Dad has to come, too.

“They [the medals] are never out of my range of sight,” Phelps said on The Dan Patrick Show on Friday.

Phelps said he has taken his medals out once for a photo shoot, and that’s it.

He also was asked what sport he would most like to see Boomer excel.

“I always thought it would be so cool, like Sunday at the Masters, Boomer Phelps leads the Masters by three strokes or something,” said Phelps, who announced on Wednesday that he would play the pro-am at the Waste Management Open next month near his Arizona home.

Phelps also mentioned his “bad sports memory,” when he was growing up and Baltimore Orioles players snubbed him for autographs.

Phelps is from Baltimore, a huge Orioles fan, and even sat in the Camden Yards third-base-line seats at Cal Ripken Jr.’s famous 2,131 game on Sept. 6, 1995, where he broke Lou Gehrig‘s consecutive games-played streak.

Of the snubbing, Phelps said one pitcher in particular stood out, and he’ll never forget his name: Bob Milacki.

Milacki played eight years in the big leagues, compiling a mediocre 39-47 record with a 4.38 earned-run average. He pitched for the Orioles from 1988 through 1992, ending his Baltimore stint when Phelps was 7 years old.

Phelps did get plenty of Orioles autographs, though. He said he recently found a signed baseball in storage with the names of Mike MussinaChris HoilesBen McDonald (who won the 1988 Olympics with Team USA, when it was a demonstration sport), David Segui and Roberto Alomar. Given some of those players’ Orioles careers didn’t intersect, it could have been multiple baseballs.

But back to Milacki.

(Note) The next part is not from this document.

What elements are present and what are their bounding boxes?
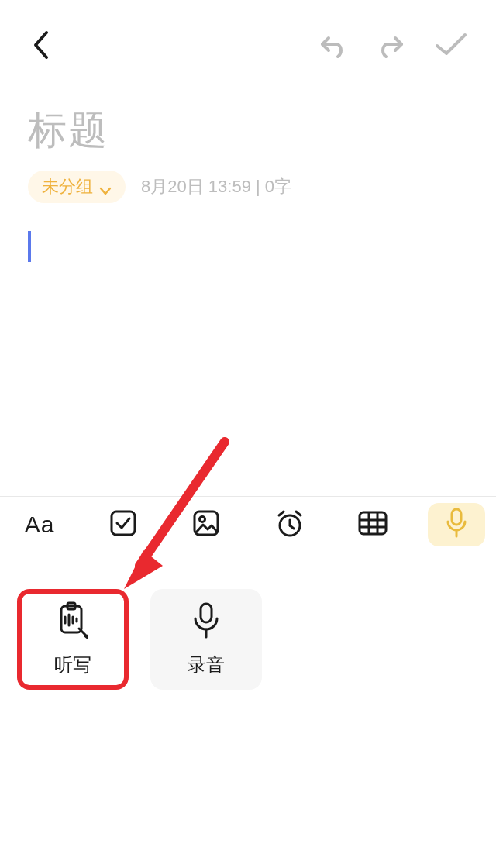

The snub was likely the same story Phelps told in his first book, “Beneath the Surface,” excerpted below:

I remember one afternoon when I saw an Orioles pitcher standing over by the railing, near third base, talking to a friend of his. “I’m going to get his autograph,” I told my dad. “Michael, he’s talking to someone,” Dad said. “If you interrupt him now, it would be rude. Just stand near them and wait until they’re finished. Then you can ask him for his autograph, and I’m sure he’ll give it to you.” It didn’t quite work that way. As soon as the pitcher was finished talking, I spoke up, but he waved me off, because he didn’t feel like signing. My dad had been sitting in the background watching all this, but he shot up to the railing and just about undressed the pitcher in front of everyone. “Now why are you so special that you can’t sign one autograph for this boy? He was waiting for you for ten minutes. I know you saw him. He was the only one waiting and he was very polite. Do you really think you’d be playing baseball in Camden Yards if you didn’t have kids looking up to you like that? The pitcher never did come back to sign anything, but he did sort of crawl away.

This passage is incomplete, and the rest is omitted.